From Table above, the confusion matrices and confusion rules of vowels and diphthongs can be seen. If the target phoneme is a consonant, but it is recognized as a vowel in the specific recognition, we neglect this recognition error, and the reverse is equally true. Vowel phoneme mapping, statistical frequency and recognition accuracy, all of which have presented in the tables, the first column is the target phoneme, the recognition phoneme that the behavior matches the target phoneme, without listing the mapping of phoneme that not to be considered (Table 2).

Table 2. The confusion rules list of monophthong, diphthong that obtained from data driven experiment

4 Conclusions

In this paper, we mainly analyze the results of 50 Uyghur learners through Chinese speech recognition. The samples are collected and the sample information is obtained through recognition on them, and based on this, the error analysis is carried out, and then the relevant rules and laws are obtained. It has introduced two cases of learners’ possible pronunciation erroneous phonemes in detail; first, according to the reasons leading to erroneous pronunciation of learners, the cross-linguistic phonological comparison method is used to predict phonemic confusion, for Uyghur learners, their personal factors will also lead to confusion.

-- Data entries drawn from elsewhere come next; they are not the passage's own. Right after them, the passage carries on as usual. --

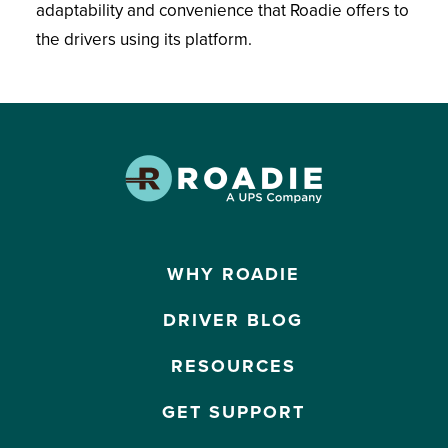
adaptability and convenience that Roadie offers to
the drivers using its platform.
WHY ROADIE
DRIVER BLOG
RESOURCES
GET SUPPORT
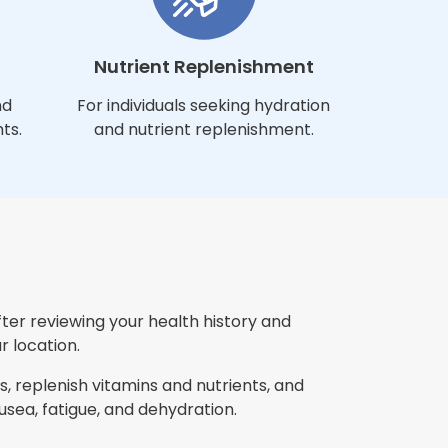
Nutrient Replenishment
nd
For individuals seeking hydration
ts.
and nutrient replenishment.
fter reviewing your health history and
r location.
, replenish vitamins and nutrients, and
ea, fatigue, and dehydration.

With the help of data-driven, the extra phoneme confusion is summarized and the related situation of the two methods is clarified precisely, hoping that the phoneme confusion rules can provide linguistic priori knowledge for speech recognition. In the meantime, the next step is to establish a pronunciation evaluation system specifically targeting Uyghur Chinese learners by using the pronunciation rules obtained from this study in combination with speech recognition.